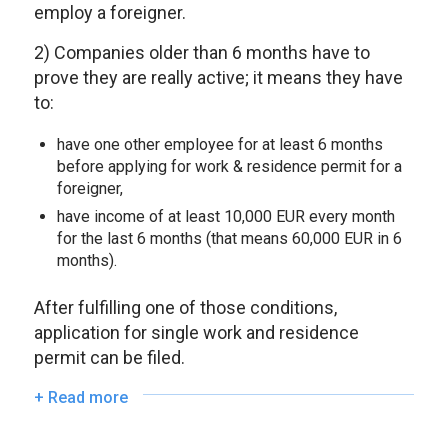
employ a foreigner.
2) Companies older than 6 months have to
prove they are really active; it means they have
to:
have one other employee for at least 6 months
before applying for work & residence permit for a
foreigner,
have income of at least 10,000 EUR every month
for the last 6 months (that means 60,000 EUR in 6
months).
After fulfilling one of those conditions,
application for single work and residence
permit can be filed.
+ Read more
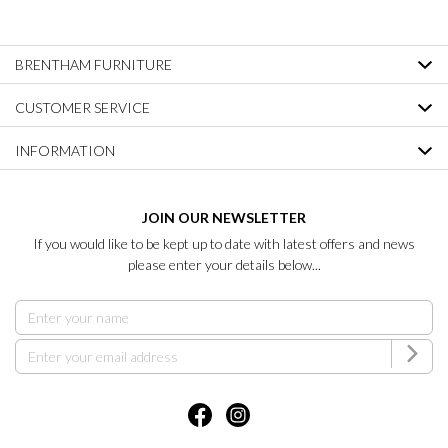
BRENTHAM FURNITURE
CUSTOMER SERVICE
INFORMATION
JOIN OUR NEWSLETTER
If you would like to be kept up to date with latest offers and news
please enter your details below...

+ + +

**Your goal**
Return every line of the listing above where "means" appears.

**Finished exercise**
prove they are really active; it means they have
for the last 6 months (that means 60,000 EUR in 6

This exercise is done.